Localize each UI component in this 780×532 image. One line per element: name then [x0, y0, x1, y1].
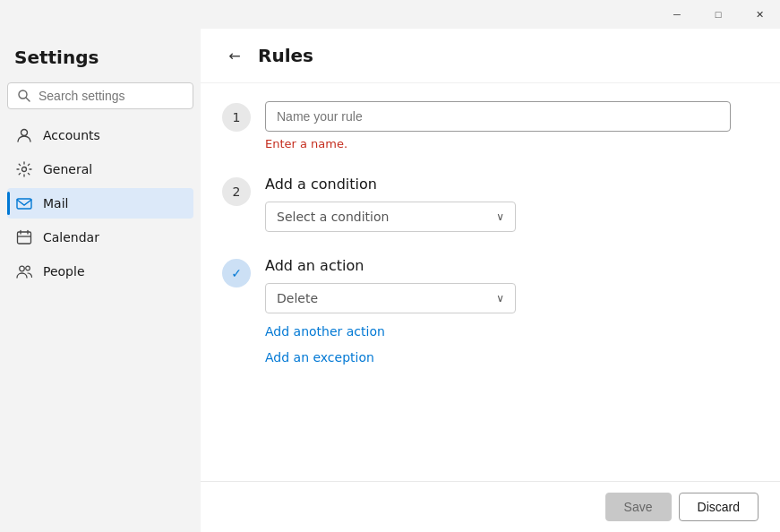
add-another-action-link[interactable]: Add another action	[265, 324, 385, 339]
discard-button[interactable]: Discard	[679, 493, 759, 521]
svg-point-9	[20, 266, 25, 271]
content-body: 1 Enter a name. 2 Add a condition Select…	[201, 83, 780, 481]
calendar-icon	[16, 229, 32, 245]
minimize-button[interactable]: ─	[656, 0, 698, 29]
condition-dropdown[interactable]: Select a condition ∨	[265, 202, 516, 232]
svg-point-3	[22, 167, 27, 172]
sidebar-item-mail[interactable]: Mail	[7, 188, 193, 219]
accounts-label: Accounts	[43, 128, 100, 142]
content-header: ← Rules	[201, 29, 780, 83]
titlebar: ─ □ ✕	[0, 0, 780, 29]
app-title: Settings	[7, 39, 193, 79]
step-2-number: 2	[222, 177, 251, 206]
sidebar-item-people[interactable]: People	[7, 256, 193, 287]
step-3-check: ✓	[222, 259, 251, 287]
search-box[interactable]	[7, 82, 193, 109]
step-3-content: Add an action Delete ∨ Add another actio…	[265, 257, 759, 365]
sidebar-item-calendar[interactable]: Calendar	[7, 222, 193, 253]
step-3: ✓ Add an action Delete ∨ Add another act…	[222, 257, 759, 365]
person-icon	[16, 127, 32, 143]
mail-icon	[16, 195, 32, 211]
general-label: General	[43, 162, 92, 176]
back-button[interactable]: ←	[222, 43, 247, 68]
condition-dropdown-label: Select a condition	[277, 210, 389, 224]
people-label: People	[43, 264, 85, 279]
chevron-down-icon: ∨	[496, 210, 504, 223]
content-area: ← Rules 1 Enter a name. 2 Add a conditio…	[201, 29, 780, 532]
close-button[interactable]: ✕	[739, 0, 780, 29]
people-icon	[16, 263, 32, 279]
calendar-label: Calendar	[43, 230, 99, 245]
step-2-label: Add a condition	[265, 176, 759, 193]
svg-rect-4	[17, 199, 31, 209]
main-window: Settings Accounts General	[0, 29, 780, 532]
content-footer: Save Discard	[201, 481, 780, 532]
sidebar-item-accounts[interactable]: Accounts	[7, 120, 193, 150]
mail-label: Mail	[43, 196, 68, 210]
svg-point-2	[21, 130, 28, 136]
step-2-content: Add a condition Select a condition ∨	[265, 176, 759, 232]
sidebar-item-general[interactable]: General	[7, 154, 193, 184]
svg-point-10	[26, 266, 30, 270]
name-error-text: Enter a name.	[265, 137, 759, 150]
sidebar: Settings Accounts General	[0, 29, 201, 532]
add-exception-link[interactable]: Add an exception	[265, 350, 374, 365]
save-button[interactable]: Save	[605, 493, 672, 521]
svg-rect-5	[18, 232, 31, 244]
step-1-number: 1	[222, 103, 251, 132]
step-3-label: Add an action	[265, 257, 759, 274]
page-title: Rules	[258, 45, 313, 66]
search-input[interactable]	[39, 89, 184, 103]
action-dropdown[interactable]: Delete ∨	[265, 283, 516, 313]
search-icon	[17, 89, 31, 103]
rule-name-input[interactable]	[265, 101, 731, 132]
step-1: 1 Enter a name.	[222, 101, 759, 150]
maximize-button[interactable]: □	[698, 0, 739, 29]
svg-line-1	[26, 98, 30, 101]
chevron-down-icon-2: ∨	[496, 292, 504, 305]
action-dropdown-label: Delete	[277, 291, 318, 305]
step-1-content: Enter a name.	[265, 101, 759, 150]
gear-icon	[16, 161, 32, 177]
step-2: 2 Add a condition Select a condition ∨	[222, 176, 759, 232]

----

Please copy out the whole listing exactly, minus its pictures.

Localize each UI component in this 780×532 image. One line per element: name then [x0, y0, x1, y1].
add-another-action-link[interactable]: Add another action	[265, 324, 385, 339]
discard-button[interactable]: Discard	[679, 493, 759, 521]
svg-point-9	[20, 266, 25, 271]
content-body: 1 Enter a name. 2 Add a condition Select…	[201, 83, 780, 481]
calendar-icon	[16, 229, 32, 245]
minimize-button[interactable]: ─	[656, 0, 698, 29]
condition-dropdown[interactable]: Select a condition ∨	[265, 202, 516, 232]
svg-point-3	[22, 167, 27, 172]
sidebar-item-mail[interactable]: Mail	[7, 188, 193, 219]
accounts-label: Accounts	[43, 128, 100, 142]
content-header: ← Rules	[201, 29, 780, 83]
titlebar: ─ □ ✕	[0, 0, 780, 29]
app-title: Settings	[7, 39, 193, 79]
step-2-number: 2	[222, 177, 251, 206]
sidebar-item-people[interactable]: People	[7, 256, 193, 287]
step-3-check: ✓	[222, 259, 251, 287]
search-box[interactable]	[7, 82, 193, 109]
step-3-content: Add an action Delete ∨ Add another actio…	[265, 257, 759, 365]
sidebar-item-calendar[interactable]: Calendar	[7, 222, 193, 253]
step-3: ✓ Add an action Delete ∨ Add another act…	[222, 257, 759, 365]
person-icon	[16, 127, 32, 143]
mail-icon	[16, 195, 32, 211]
general-label: General	[43, 162, 92, 176]
back-button[interactable]: ←	[222, 43, 247, 68]
condition-dropdown-label: Select a condition	[277, 210, 389, 224]
people-label: People	[43, 264, 85, 279]
chevron-down-icon: ∨	[496, 210, 504, 223]
content-area: ← Rules 1 Enter a name. 2 Add a conditio…	[201, 29, 780, 532]
close-button[interactable]: ✕	[739, 0, 780, 29]
people-icon	[16, 263, 32, 279]
calendar-label: Calendar	[43, 230, 99, 245]
step-2-label: Add a condition	[265, 176, 759, 193]
svg-rect-4	[17, 199, 31, 209]
main-window: Settings Accounts General	[0, 29, 780, 532]
content-footer: Save Discard	[201, 481, 780, 532]
sidebar-item-accounts[interactable]: Accounts	[7, 120, 193, 150]
mail-label: Mail	[43, 196, 68, 210]
svg-point-2	[21, 130, 28, 136]
step-2-content: Add a condition Select a condition ∨	[265, 176, 759, 232]
sidebar-item-general[interactable]: General	[7, 154, 193, 184]
svg-point-10	[26, 266, 30, 270]
name-error-text: Enter a name.	[265, 137, 759, 150]
sidebar: Settings Accounts General	[0, 29, 201, 532]
add-exception-link[interactable]: Add an exception	[265, 350, 374, 365]
save-button[interactable]: Save	[605, 493, 672, 521]
svg-rect-5	[18, 232, 31, 244]
step-1-number: 1	[222, 103, 251, 132]
step-3-label: Add an action	[265, 257, 759, 274]
page-title: Rules	[258, 45, 313, 66]
search-input[interactable]	[39, 89, 184, 103]
action-dropdown[interactable]: Delete ∨	[265, 283, 516, 313]
search-icon	[17, 89, 31, 103]
rule-name-input[interactable]	[265, 101, 731, 132]
step-1: 1 Enter a name.	[222, 101, 759, 150]
maximize-button[interactable]: □	[698, 0, 739, 29]
svg-line-1	[26, 98, 30, 101]
chevron-down-icon-2: ∨	[496, 292, 504, 305]
action-dropdown-label: Delete	[277, 291, 318, 305]
step-1-content: Enter a name.	[265, 101, 759, 150]
gear-icon	[16, 161, 32, 177]
step-2: 2 Add a condition Select a condition ∨	[222, 176, 759, 232]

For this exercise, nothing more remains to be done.